All sounds very rosy doesn't it. Except that, for a chief economist, O'Neill seems to have missed a fairly important point about globalisation. The point being that there will come a time between now and 2050 when Foster & Partners - along with many other businesses which currently ply their trade from Britain - realise that the bulk of their business is not in Britain and that they could do their business far better if they were located elsewhere. That is what globalisation does - I'm amazed that someone like O'Neill doesn't realise it.
The other point is that as that new "global middle class" develops, they will also develop their own skills in areas which we consider safe. They will have their own architects - many more than we produce - and they will be just as good as anyone elses. They won't need out architects or anything else when they can do it better and cheaper themselves.

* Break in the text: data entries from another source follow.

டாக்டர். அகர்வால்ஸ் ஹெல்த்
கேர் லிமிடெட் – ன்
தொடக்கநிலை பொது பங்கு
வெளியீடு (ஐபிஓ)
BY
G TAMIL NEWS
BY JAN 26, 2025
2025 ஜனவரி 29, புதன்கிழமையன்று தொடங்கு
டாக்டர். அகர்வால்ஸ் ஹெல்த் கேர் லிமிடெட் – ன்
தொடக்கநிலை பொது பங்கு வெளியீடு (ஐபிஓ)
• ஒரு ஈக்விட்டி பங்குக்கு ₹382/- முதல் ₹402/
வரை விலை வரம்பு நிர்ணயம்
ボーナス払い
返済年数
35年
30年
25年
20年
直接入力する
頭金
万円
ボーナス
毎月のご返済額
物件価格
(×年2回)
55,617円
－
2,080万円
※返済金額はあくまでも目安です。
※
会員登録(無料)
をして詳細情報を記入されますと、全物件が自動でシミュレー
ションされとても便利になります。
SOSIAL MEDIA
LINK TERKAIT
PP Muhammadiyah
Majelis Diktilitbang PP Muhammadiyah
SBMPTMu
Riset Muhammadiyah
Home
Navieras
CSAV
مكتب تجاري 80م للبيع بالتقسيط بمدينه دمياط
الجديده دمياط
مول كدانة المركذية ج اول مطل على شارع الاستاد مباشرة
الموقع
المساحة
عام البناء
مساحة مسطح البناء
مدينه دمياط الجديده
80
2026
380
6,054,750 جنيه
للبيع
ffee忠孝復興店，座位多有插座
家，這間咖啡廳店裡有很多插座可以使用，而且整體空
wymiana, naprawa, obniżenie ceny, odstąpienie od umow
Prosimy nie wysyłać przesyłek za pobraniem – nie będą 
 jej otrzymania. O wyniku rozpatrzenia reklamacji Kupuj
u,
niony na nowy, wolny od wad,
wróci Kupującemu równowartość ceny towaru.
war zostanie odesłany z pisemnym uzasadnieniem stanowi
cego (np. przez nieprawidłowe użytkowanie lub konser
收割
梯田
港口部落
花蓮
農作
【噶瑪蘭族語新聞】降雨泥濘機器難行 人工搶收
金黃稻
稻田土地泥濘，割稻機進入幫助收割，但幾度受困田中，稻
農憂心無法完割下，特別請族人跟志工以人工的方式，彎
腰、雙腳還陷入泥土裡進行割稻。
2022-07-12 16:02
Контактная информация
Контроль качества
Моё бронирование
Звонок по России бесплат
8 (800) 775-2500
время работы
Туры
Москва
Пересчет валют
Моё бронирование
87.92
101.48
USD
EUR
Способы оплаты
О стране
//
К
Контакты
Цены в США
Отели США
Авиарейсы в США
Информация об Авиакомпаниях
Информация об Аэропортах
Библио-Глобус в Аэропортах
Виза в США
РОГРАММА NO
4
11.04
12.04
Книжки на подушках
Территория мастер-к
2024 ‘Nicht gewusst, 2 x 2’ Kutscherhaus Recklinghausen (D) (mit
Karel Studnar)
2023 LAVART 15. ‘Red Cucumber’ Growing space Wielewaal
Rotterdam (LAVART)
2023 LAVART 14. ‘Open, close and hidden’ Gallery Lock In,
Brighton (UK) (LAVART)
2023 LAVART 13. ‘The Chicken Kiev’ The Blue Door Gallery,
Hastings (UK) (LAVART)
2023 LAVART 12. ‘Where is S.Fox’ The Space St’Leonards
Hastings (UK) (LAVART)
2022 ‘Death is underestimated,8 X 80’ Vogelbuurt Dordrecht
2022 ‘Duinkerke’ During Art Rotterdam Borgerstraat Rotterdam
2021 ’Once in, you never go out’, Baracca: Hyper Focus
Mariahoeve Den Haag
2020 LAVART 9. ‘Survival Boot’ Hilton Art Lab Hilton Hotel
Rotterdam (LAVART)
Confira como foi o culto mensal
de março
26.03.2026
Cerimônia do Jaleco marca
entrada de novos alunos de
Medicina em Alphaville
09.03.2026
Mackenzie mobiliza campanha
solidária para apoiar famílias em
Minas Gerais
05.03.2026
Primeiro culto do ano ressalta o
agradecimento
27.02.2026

I also think O'Neill is completely wrong about his projection for the global economy anyway. He seems to think that other nations economies will manage to avoid the impending gloom descending on Britain. This is because O'Neill has fallen into the trap that many other commentators have done over the last few weeks. The belief that the global credit crunch is the main reason for our failing economy.

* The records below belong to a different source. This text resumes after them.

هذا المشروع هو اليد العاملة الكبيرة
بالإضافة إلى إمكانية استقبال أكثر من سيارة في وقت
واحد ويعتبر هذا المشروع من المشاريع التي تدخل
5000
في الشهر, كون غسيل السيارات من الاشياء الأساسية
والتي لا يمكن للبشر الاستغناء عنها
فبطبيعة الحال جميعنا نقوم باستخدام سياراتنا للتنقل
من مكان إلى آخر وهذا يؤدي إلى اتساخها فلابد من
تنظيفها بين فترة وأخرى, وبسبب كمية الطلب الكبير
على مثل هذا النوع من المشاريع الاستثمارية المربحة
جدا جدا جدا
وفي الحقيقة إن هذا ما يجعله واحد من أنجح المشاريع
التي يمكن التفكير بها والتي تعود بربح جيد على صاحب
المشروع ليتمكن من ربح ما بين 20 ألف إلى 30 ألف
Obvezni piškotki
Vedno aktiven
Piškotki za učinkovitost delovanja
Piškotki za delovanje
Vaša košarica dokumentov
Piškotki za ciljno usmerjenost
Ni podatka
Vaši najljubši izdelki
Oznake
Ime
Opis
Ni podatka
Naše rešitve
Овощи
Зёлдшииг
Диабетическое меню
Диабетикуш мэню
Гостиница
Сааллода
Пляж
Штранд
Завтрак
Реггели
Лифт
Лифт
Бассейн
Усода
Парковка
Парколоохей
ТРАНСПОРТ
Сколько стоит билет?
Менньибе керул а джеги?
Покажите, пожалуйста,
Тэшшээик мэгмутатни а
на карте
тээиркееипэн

Hardly surprising that O'Neill thinks like that. He inhabits the world of finance and the world of finance is the one which is impacted by the restriction in the movement of money that the credit crunch has brought.

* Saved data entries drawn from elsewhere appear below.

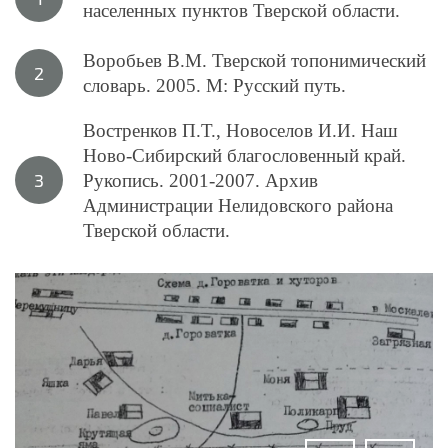
населенных пунктов Тверской области.
Воробьев В.М. Тверской топонимический
словарь. 2005. М: Русский путь.
Востренков П.Т., Новоселов И.И. Наш
Ново-Сибирский благословенный край.
Рукопись. 2001-2007. Архив
Администрации Нелидовского района
Тверской области.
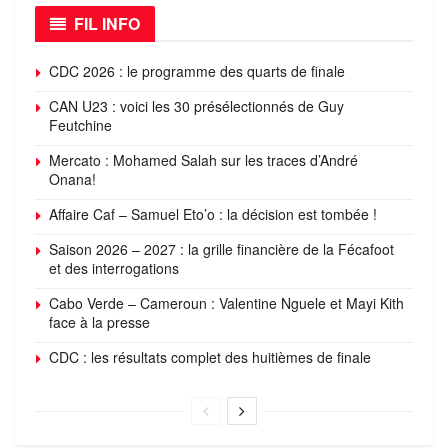
FIL INFO
CDC 2026 : le programme des quarts de finale
CAN U23 : voici les 30 présélectionnés de Guy
Feutchine
Mercato : Mohamed Salah sur les traces d’André
Onana!
Affaire Caf – Samuel Eto’o : la décision est tombée !
Saison 2026 – 2027 : la grille financière de la Fécafoot
et des interrogations
Cabo Verde – Cameroun : Valentine Nguele et Mayi Kith
face à la presse
CDC : les résultats complet des huitièmes de finale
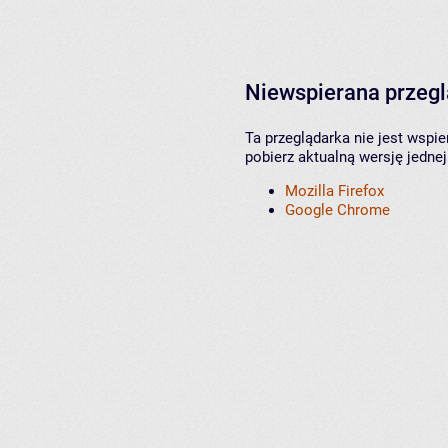
Niewspierana przeg
Ta przeglądarka nie jest wspi
pobierz aktualną wersję jednej
Mozilla Firefox
Google Chrome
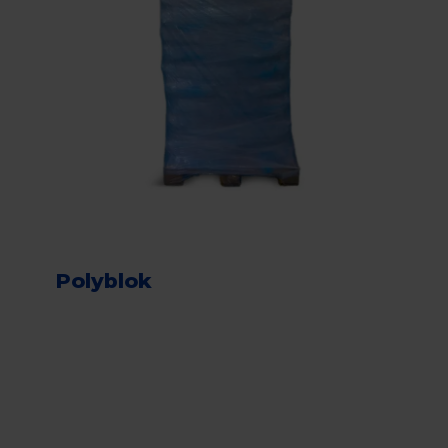
Polyblok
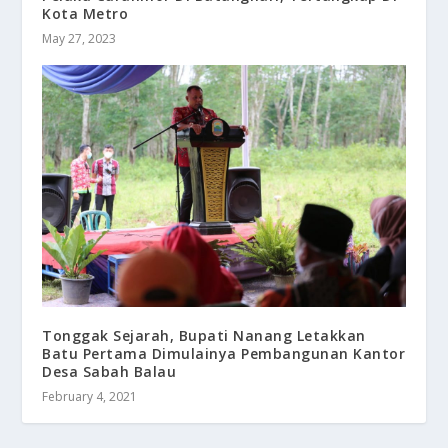
Kota Metro
May 27, 2023
Tonggak Sejarah, Bupati Nanang Letakkan
Batu Pertama Dimulainya Pembangunan Kantor
Desa Sabah Balau
February 4, 2021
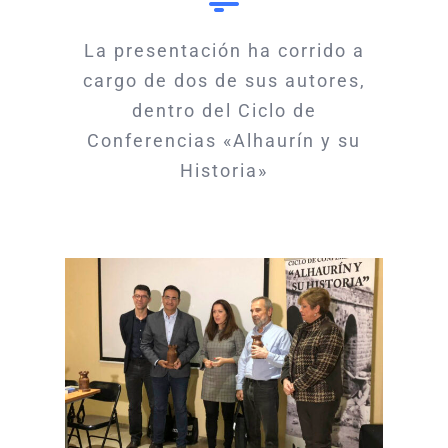
La presentación ha corrido a
cargo de dos de sus autores,
dentro del Ciclo de
Conferencias «Alhaurín y su
Historia»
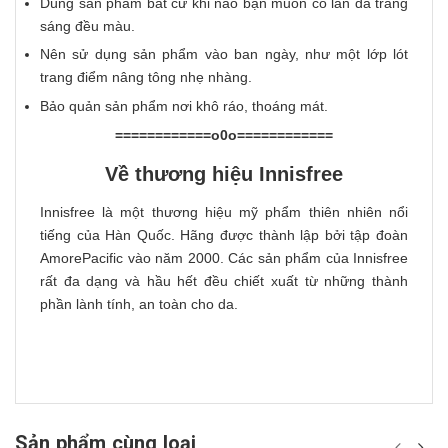
Dùng sản phẩm bất cứ khi nào bạn muốn có làn da trắng
sáng đều màu.
Nên sử dụng sản phẩm vào ban ngày, như một lớp lót
trang điểm nâng tông nhẹ nhàng.
Bảo quản sản phẩm nơi khô ráo, thoáng mát.
============o0o============
Về thương hiệu Innisfree
Innisfree là một thương hiệu mỹ phẩm thiên nhiên nổi
tiếng của Hàn Quốc. Hãng được thành lập bởi tập đoàn
AmorePacific vào năm 2000. Các sản phẩm của Innisfree
rất đa dạng và hầu hết đều chiết xuất từ những thành
phần lành tính, an toàn cho da.
Sản phẩm cùng loại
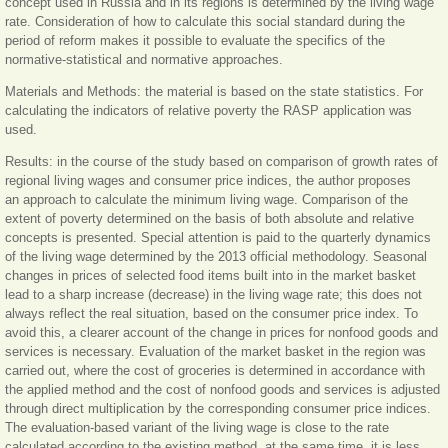
concept used in Russia and in its regions is determined by the living wage
rate. Consideration of how to calculate this social standard during the
period of reform makes it possible to evaluate the specifics of the
normative-statistical and normative approaches.
Materials and Methods: the material is based on the state statistics. For
calculating the indicators of relative poverty the RASP application was
used.
Results: in the course of the study based on comparison of growth rates of
regional living wages and consumer price indices, the author proposes
an approach to calculate the minimum living wage. Comparison of the
extent of poverty determined on the basis of both absolute and relative
concepts is presented. Special attention is paid to the quarterly dynamics
of the living wage determined by the 2013 official methodology. Seasonal
changes in prices of selected food items built into in the market basket
lead to a sharp increase (decrease) in the living wage rate; this does not
always reflect the real situation, based on the consumer price index. To
avoid this, a clearer account of the change in prices for nonfood goods and
services is necessary. Evaluation of the market basket in the region was
carried out, where the cost of groceries is determined in accordance with
the applied method and the cost of nonfood goods and services is adjusted
through direct multiplication by the corresponding consumer price indices.
The evaluation-based variant of the living wage is close to the rate
calculated according to the existing method, at the same time, it is less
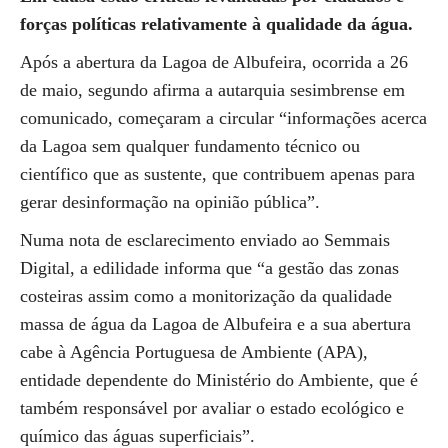
forças políticas relativamente à qualidade da água.
Após a abertura da Lagoa de Albufeira, ocorrida a 26
de maio, segundo afirma a autarquia sesimbrense em
comunicado, começaram a circular “informações acerca
da Lagoa sem qualquer fundamento técnico ou
científico que as sustente, que contribuem apenas para
gerar desinformação na opinião pública”.
Numa nota de esclarecimento enviado ao Semmais
Digital, a edilidade informa que “a gestão das zonas
costeiras assim como a monitorização da qualidade
massa de água da Lagoa de Albufeira e a sua abertura
cabe à Agência Portuguesa de Ambiente (APA),
entidade dependente do Ministério do Ambiente, que é
também responsável por avaliar o estado ecológico e
químico das águas superficiais”.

But the credit crunch is not the main concern for most Britons. Rising costs of food and fuel are and these are not connected to the credit crunch. What is more, they effect the BRIC countries just as much as they do ours - the difference being that their "middle classes" don't have the foundations that ours do and are far more fragile and therefore more susceptible to the impact of rising food and fuel costs.
There are a thousand things that could happen between now and 2050 which could have significant impacts on globalisation. A war with Iran, for example, would have severe impacts on fuel costs and nations like China and Russia, despite their apparent economic strength, remain very unstable and ambiguous.
Ultimately, though, O'Neill needs to realise that as globalisation means that countries like the BRIC nations move up the pecking order, other nations will move down. And that includes ours. The more our nation slides down the scale of leading economies the less influence we will have and that will mean less investment.
For an economist to have missed that point is inexcusable.